• Stars
    star
    132
  • Rank 265,278 (Top 6 %)
  • Language
    Python
  • License
    Apache License 2.0
  • Created over 3 years ago
  • Updated 2 months ago

Reviews

There are no reviews yet. Be the first to send feedback to the community and the maintainers!

Repository Details

Distributed XGBoost on Ray

Distributed XGBoost on Ray

Build Status docs.ray.io

XGBoost-Ray is a distributed backend for XGBoost, built on top of distributed computing framework Ray.

XGBoost-Ray

All releases are tested on large clusters and workloads.

Installation

You can install the latest XGBoost-Ray release from PIP:

pip install "xgboost_ray"

If you'd like to install the latest master, use this command instead:

pip install "git+https://github.com/ray-project/xgboost_ray.git#egg=xgboost_ray"

Usage

XGBoost-Ray provides a drop-in replacement for XGBoost's train function. To pass data, instead of using xgb.DMatrix you will have to use xgboost_ray.RayDMatrix. You can also use a scikit-learn interface - see next section.

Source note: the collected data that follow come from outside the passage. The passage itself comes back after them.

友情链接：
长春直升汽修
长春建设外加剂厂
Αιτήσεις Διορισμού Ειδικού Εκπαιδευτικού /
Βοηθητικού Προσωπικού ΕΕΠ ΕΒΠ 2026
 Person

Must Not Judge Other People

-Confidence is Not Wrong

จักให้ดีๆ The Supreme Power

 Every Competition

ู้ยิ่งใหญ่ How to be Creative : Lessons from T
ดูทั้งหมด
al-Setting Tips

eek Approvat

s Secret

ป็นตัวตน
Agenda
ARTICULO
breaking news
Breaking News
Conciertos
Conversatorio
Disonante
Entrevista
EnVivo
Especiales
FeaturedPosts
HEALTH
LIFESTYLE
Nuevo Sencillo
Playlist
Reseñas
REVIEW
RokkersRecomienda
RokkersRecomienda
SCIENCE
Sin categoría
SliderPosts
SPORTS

Just as in original xgb.train() function, the training parameters are passed as the params dictionary.

Ray-specific distributed training parameters are configured with a xgboost_ray.RayParams object. For instance, you can set the num_actors property to specify how many distributed actors you would like to use.

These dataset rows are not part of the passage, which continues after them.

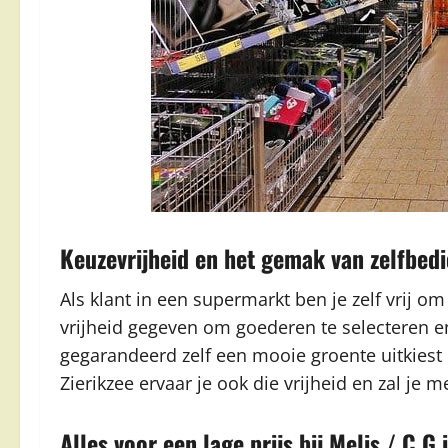
Keuzevrijheid en het gemak van zelfbed
Als klant in een supermarkt ben je zelf vrij om
vrijheid gegeven om goederen te selecteren 
gegarandeerd zelf een mooie groente uitkiest o
Zierikzee ervaar je ook die vrijheid en zal je
Alles voor een lage prijs bij Melis / C G 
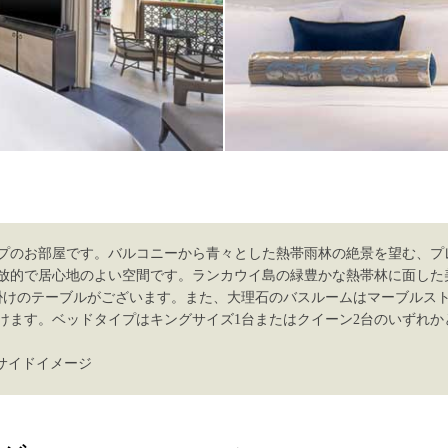
プのお部屋です。バルコニーから青々とした熱帯雨林の絶景を望む、プ
放的で居心地のよい空間です。ランカウイ島の緑豊かな熱帯林に面した
掛けのテーブルがございます。また、大理石のバスルームはマーブルス
けます。ベッドタイプはキングサイズ1台またはクイーン2台のいずれか
ドサイドイメージ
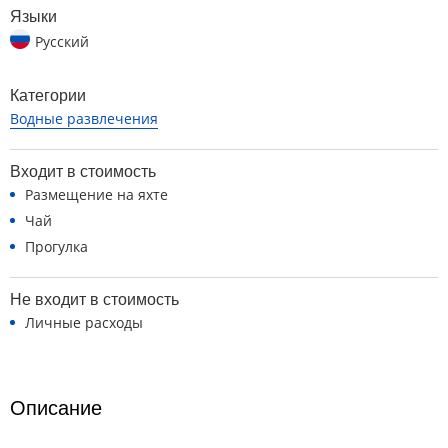
Языки
Русский
Категории
Водные развлечения
Входит в стоимость
Размещение на яхте
Чай
Прогулка
Не входит в стоимость
Личные расходы
Описание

Here is a simplified example (which requires sklearn):

Training:

from xgboost_ray import RayDMatrix, RayParams, train
from sklearn.datasets import load_breast_cancer

train_x, train_y = load_breast_cancer(return_X_y=True)
train_set = RayDMatrix(train_x, train_y)

evals_result = {}
bst = train(
    {
        "objective": "binary:logistic",
        "eval_metric": ["logloss", "error"],
    },
    train_set,
    evals_result=evals_result,
    evals=[(train_set, "train")],
    verbose_eval=False,
    ray_params=RayParams(
        num_actors=2,  # Number of remote actors
        cpus_per_actor=1))

bst.save_model("model.xgb")
print("Final training error: {:.4f}".format(
    evals_result["train"]["error"][-1]))

Prediction:

from xgboost_ray import RayDMatrix, RayParams, predict
from sklearn.datasets import load_breast_cancer
import xgboost as xgb

data, labels = load_breast_cancer(return_X_y=True)

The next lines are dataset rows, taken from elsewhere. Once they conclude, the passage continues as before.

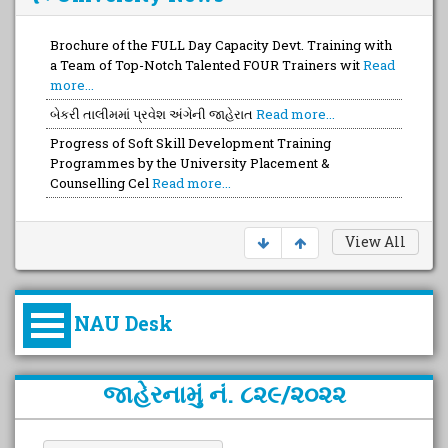
Brochure of the FULL Day Capacity Devt. Training with
a Team of Top-Notch Talented FOUR Trainers wit
Read
more...
બેકરી તાલીમમાં પ્રવેશ અંગેની જાહેરાત
Read more...
Progress of Soft Skill Development Training
Programmes by the University Placement &
Counselling Cel
Read more...
View All
NAU Desk
કુલપતિની પરિવર્તનકારી પહેલનું
જાહેરનામું નં. ૮૨૯/૨૦૨૨
વિહંગાવલોકન (ઓક્ટોબર ૨૦૨૦-૨૦૨૫)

dpred = RayDMatrix(data, labels)

bst = xgb.Booster(model_file="model.xgb")
pred_ray = predict(bst, dpred, ray_params=RayParams(num_actors=2))

print(pred_ray)

scikit-learn API

XGBoost-Ray also features a scikit-learn API fully mirroring pure XGBoost scikit-learn API, providing a completely drop-in replacement. The following estimators are available:

  • RayXGBClassifier
  • RayXGRegressor
  • RayXGBRFClassifier
  • RayXGBRFRegressor
  • RayXGBRanker

Example usage of RayXGBClassifier:

from xgboost_ray import RayXGBClassifier, RayParams
from sklearn.datasets import load_breast_cancer
from sklearn.model_selection import train_test_split

seed = 42

X, y = load_breast_cancer(return_X_y=True)
X_train, X_test, y_train, y_test = train_test_split(
    X, y, train_size=0.25, random_state=42
)

clf = RayXGBClassifier(
    n_jobs=4,  # In XGBoost-Ray, n_jobs sets the number of actors
    random_state=seed
)

# scikit-learn API will automatically convert the data
# to RayDMatrix format as needed.
# You can also pass X as a RayDMatrix, in which case
# y will be ignored.

clf.fit(X_train, y_train)

pred_ray = clf.predict(X_test)
print(pred_ray)

pred_proba_ray = clf.predict_proba(X_test)
print(pred_proba_ray)

# It is also possible to pass a RayParams object
# to fit/predict/predict_proba methods - will override
# n_jobs set during initialization

clf.fit(X_train, y_train, ray_params=RayParams(num_actors=2))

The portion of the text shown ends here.